[DATASET Boundary: Start]

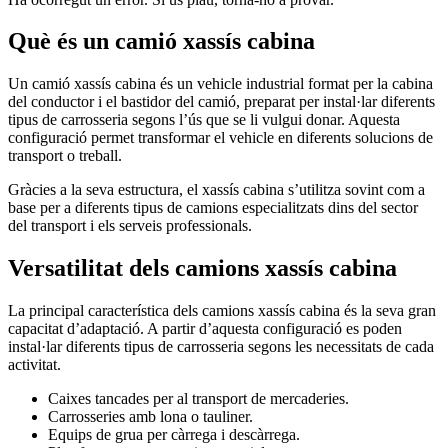
Què és un camió xassís cabina
Un camió xassís cabina és un vehicle industrial format per la cabina
del conductor i el bastidor del camió, preparat per instal·lar diferents
tipus de carrosseria segons l’ús que se li vulgui donar. Aquesta
configuració permet transformar el vehicle en diferents solucions de
transport o treball.
Gràcies a la seva estructura, el xassís cabina s’utilitza sovint com a
base per a diferents tipus de camions especialitzats dins del sector
del transport i els serveis professionals.
Versatilitat dels camions xassís cabina
La principal característica dels camions xassís cabina és la seva gran
capacitat d’adaptació. A partir d’aquesta configuració es poden
instal·lar diferents tipus de carrosseria segons les necessitats de cada
activitat.
Caixes tancades per al transport de mercaderies.
Carrosseries amb lona o tauliner.
Equips de grua per càrrega i descàrrega.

[DATASET Boundary: End]

Lines in the data that hold "diferents" must be located and copied.

del conductor i el bastidor del camió, preparat per instal·lar diferents
configuració permet transformar el vehicle en diferents solucions de
base per a diferents tipus de camions especialitzats dins del sector
instal·lar diferents tipus de carrosseria segons les necessitats de cada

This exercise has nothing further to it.